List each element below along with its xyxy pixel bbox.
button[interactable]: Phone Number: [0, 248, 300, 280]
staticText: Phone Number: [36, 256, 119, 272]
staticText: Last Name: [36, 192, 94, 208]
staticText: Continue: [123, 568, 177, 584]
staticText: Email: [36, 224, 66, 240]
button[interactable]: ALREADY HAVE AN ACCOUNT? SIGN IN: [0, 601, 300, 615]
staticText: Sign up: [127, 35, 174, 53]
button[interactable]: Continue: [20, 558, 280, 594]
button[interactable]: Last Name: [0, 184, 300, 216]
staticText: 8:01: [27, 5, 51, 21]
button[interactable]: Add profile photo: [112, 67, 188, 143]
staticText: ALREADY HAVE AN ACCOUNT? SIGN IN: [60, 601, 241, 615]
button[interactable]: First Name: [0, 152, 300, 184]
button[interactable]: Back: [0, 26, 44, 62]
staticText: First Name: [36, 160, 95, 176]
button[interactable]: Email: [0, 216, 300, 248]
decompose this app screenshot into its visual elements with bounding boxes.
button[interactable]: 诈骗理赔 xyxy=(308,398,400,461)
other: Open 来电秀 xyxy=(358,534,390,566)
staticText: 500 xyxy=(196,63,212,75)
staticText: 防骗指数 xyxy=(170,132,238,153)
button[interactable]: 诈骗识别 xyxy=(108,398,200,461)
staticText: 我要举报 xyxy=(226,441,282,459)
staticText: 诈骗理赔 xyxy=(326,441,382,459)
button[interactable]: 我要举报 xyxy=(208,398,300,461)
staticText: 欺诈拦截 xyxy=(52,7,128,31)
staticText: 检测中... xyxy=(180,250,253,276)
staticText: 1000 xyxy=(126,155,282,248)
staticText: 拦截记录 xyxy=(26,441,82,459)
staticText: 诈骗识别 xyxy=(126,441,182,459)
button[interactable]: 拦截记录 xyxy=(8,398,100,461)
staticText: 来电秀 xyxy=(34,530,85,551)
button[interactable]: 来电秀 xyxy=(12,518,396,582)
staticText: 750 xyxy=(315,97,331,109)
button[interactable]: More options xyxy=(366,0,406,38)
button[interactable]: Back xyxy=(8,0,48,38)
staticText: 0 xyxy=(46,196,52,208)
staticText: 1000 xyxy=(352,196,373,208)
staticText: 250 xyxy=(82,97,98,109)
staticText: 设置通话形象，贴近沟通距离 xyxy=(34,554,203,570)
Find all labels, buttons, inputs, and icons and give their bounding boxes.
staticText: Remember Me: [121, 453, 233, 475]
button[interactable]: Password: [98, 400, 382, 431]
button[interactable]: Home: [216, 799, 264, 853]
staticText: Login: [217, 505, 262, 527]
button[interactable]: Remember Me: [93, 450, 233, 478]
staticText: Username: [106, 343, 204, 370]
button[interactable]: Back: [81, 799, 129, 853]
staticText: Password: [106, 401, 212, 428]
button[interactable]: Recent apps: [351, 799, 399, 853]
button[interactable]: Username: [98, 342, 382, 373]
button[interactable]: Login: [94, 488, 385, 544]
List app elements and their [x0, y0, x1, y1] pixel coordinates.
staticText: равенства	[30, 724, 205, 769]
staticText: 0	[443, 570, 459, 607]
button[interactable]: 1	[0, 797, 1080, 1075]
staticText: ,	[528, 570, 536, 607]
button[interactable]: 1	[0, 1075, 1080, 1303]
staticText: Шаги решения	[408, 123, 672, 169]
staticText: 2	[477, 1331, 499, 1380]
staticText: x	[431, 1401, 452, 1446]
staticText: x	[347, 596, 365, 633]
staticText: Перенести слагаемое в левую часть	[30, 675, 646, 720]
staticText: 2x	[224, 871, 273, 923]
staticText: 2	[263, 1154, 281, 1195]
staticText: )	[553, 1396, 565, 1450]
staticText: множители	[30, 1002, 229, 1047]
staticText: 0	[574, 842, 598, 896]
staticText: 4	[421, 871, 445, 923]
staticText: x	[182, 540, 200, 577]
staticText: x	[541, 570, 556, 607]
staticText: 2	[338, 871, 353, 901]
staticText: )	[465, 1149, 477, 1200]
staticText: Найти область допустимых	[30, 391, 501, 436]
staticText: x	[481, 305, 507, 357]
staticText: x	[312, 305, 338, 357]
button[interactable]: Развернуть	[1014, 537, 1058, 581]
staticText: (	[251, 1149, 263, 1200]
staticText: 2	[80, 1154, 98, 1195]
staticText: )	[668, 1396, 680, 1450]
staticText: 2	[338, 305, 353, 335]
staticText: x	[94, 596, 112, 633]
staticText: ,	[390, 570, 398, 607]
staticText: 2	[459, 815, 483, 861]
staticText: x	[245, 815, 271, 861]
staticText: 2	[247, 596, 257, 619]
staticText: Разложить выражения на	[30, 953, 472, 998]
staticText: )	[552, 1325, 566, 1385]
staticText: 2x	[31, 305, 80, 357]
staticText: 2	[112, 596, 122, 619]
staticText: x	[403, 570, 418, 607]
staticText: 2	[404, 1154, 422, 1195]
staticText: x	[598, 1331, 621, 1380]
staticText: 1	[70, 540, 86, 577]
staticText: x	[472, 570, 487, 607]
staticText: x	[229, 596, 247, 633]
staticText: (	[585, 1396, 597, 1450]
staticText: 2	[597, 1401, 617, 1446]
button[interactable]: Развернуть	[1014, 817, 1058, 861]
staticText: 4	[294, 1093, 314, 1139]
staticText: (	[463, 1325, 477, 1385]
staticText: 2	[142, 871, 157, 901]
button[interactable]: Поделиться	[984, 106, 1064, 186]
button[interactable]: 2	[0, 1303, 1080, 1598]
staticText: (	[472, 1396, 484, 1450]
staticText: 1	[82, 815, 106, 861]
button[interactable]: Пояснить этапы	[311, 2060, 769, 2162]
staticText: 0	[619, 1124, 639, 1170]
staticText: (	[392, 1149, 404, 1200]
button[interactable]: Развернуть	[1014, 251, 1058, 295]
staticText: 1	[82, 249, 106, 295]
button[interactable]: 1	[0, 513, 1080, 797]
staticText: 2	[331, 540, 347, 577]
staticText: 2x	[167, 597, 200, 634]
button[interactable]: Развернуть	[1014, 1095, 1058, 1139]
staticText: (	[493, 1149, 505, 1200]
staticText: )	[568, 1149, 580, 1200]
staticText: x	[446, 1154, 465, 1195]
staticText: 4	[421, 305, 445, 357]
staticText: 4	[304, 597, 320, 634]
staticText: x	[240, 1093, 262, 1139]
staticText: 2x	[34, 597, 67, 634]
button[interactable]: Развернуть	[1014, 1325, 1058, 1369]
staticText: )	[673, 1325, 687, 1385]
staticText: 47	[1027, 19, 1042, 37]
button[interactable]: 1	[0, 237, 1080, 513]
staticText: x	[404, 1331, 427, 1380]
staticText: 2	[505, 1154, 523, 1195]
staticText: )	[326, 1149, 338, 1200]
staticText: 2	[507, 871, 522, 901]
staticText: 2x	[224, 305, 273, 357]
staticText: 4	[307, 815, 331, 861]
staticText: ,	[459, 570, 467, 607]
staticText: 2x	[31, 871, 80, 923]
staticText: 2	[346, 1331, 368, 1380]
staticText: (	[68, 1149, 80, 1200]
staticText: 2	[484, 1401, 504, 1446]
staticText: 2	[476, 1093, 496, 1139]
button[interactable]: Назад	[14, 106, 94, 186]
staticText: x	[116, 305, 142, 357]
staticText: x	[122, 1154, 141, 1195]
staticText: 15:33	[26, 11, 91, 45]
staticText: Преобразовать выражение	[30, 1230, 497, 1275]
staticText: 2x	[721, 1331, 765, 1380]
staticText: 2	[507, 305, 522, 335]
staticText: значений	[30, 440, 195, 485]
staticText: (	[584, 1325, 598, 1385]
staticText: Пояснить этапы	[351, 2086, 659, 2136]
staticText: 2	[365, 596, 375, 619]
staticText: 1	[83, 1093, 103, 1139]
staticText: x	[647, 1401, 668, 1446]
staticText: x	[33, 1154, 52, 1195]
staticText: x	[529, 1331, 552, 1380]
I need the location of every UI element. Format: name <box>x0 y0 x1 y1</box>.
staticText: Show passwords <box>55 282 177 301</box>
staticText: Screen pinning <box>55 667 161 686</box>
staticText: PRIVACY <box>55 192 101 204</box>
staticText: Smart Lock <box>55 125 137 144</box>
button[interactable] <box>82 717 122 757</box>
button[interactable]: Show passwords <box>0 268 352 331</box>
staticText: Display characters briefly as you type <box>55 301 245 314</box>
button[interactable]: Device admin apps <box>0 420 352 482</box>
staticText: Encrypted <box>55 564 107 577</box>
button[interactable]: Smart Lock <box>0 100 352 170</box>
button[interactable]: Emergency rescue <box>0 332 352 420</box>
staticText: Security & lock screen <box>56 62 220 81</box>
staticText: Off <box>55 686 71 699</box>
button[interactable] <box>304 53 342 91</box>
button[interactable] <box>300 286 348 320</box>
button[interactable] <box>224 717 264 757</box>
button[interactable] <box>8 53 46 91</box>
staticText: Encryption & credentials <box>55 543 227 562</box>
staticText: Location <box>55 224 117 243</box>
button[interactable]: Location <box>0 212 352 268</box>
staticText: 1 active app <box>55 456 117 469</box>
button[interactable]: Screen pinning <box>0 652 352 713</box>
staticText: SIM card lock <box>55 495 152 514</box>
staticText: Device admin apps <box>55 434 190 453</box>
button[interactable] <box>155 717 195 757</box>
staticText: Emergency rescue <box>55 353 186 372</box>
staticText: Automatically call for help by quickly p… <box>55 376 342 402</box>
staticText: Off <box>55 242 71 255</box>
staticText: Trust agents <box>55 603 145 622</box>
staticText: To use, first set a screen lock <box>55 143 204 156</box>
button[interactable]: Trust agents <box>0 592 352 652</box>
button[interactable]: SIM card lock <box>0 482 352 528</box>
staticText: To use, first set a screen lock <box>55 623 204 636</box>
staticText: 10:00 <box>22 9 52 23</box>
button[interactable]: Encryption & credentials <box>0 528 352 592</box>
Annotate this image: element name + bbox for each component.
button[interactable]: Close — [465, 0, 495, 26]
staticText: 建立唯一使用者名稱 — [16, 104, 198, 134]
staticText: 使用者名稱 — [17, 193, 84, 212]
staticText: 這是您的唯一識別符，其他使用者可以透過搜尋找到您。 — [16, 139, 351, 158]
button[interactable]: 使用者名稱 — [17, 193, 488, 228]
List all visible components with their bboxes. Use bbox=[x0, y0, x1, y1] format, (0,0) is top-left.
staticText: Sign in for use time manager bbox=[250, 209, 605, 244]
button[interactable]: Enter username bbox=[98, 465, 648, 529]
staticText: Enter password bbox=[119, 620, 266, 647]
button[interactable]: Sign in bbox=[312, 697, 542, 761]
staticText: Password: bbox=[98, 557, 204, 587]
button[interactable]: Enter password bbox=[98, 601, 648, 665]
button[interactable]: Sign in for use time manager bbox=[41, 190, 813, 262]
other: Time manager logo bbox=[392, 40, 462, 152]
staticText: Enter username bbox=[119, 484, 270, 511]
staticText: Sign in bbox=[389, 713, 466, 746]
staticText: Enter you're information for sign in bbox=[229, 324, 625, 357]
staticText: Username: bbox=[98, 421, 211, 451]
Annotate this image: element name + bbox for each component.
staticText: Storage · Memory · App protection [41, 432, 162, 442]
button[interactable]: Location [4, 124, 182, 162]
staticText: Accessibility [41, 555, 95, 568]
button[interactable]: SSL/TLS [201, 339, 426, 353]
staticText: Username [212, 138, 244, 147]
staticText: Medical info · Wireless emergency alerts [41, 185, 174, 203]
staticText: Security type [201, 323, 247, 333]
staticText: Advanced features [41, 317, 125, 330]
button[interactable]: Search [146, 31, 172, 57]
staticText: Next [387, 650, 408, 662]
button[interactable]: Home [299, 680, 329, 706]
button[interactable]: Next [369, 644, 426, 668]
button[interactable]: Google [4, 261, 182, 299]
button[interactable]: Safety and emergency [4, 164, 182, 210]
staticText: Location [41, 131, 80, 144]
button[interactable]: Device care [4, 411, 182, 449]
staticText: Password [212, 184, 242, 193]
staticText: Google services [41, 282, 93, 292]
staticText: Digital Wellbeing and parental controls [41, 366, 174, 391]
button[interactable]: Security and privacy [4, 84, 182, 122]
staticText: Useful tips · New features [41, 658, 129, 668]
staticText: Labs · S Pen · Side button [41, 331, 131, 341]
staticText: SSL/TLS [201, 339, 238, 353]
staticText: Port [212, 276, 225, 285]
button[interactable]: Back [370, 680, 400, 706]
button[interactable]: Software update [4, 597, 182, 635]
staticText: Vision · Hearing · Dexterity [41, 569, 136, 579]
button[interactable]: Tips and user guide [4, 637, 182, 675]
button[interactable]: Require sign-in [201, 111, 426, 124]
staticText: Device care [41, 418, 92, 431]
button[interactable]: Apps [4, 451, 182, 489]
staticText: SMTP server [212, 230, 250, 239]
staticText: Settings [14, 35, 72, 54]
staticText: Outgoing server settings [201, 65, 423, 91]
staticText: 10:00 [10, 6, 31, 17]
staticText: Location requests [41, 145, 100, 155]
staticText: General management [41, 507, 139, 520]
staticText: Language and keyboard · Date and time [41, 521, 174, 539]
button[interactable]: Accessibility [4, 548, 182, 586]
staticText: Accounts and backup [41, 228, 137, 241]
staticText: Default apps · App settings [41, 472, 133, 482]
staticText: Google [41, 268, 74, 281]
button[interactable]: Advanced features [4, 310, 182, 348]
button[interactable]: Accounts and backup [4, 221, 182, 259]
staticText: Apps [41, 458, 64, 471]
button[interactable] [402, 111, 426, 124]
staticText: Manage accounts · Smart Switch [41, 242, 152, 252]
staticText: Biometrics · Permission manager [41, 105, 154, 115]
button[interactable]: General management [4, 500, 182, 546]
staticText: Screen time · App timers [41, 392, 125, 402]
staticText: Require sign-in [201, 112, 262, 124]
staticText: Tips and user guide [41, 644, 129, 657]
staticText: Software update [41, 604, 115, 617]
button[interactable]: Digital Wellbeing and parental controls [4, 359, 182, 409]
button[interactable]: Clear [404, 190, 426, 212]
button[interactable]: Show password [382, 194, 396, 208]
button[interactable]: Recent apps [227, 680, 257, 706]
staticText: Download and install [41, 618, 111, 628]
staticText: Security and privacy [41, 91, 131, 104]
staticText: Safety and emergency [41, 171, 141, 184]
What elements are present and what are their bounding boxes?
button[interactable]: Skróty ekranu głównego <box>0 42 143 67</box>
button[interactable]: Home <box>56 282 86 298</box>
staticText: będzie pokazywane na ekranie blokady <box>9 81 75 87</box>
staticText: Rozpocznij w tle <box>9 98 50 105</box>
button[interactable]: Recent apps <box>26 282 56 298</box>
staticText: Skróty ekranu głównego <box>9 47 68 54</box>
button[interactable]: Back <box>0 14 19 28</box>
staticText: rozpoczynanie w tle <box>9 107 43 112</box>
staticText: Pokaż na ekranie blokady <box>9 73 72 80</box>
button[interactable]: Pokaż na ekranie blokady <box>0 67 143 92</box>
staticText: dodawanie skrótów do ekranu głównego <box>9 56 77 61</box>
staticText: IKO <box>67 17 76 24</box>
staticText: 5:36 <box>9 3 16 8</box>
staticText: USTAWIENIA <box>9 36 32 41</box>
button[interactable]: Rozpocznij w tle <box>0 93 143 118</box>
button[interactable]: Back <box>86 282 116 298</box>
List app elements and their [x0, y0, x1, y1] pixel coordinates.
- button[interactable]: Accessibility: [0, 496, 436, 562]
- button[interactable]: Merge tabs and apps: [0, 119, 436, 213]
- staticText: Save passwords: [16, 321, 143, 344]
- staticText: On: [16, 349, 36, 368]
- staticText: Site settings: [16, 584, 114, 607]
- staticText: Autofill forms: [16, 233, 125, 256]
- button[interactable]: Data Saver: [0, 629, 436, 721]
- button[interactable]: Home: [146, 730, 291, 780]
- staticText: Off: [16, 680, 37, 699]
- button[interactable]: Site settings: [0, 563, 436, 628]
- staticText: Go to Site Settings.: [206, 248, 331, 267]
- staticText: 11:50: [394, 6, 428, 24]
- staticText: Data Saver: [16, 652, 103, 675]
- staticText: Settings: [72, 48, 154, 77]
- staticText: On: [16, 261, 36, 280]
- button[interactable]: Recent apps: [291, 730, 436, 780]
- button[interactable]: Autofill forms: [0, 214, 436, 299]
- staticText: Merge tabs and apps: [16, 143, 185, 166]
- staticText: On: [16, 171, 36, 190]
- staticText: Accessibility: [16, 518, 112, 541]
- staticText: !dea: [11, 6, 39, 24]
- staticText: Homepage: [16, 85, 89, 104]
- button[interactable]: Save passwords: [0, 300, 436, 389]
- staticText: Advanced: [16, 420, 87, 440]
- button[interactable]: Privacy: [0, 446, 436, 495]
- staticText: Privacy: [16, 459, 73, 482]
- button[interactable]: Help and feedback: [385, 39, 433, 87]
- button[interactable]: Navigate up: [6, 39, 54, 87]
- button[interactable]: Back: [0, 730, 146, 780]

■ **Task statement**
Show each line of the material that includes the word "backup".

■ **Solution below**
staticText: Accounts and backup [41, 228, 137, 241]
button[interactable]: Accounts and backup [4, 221, 182, 259]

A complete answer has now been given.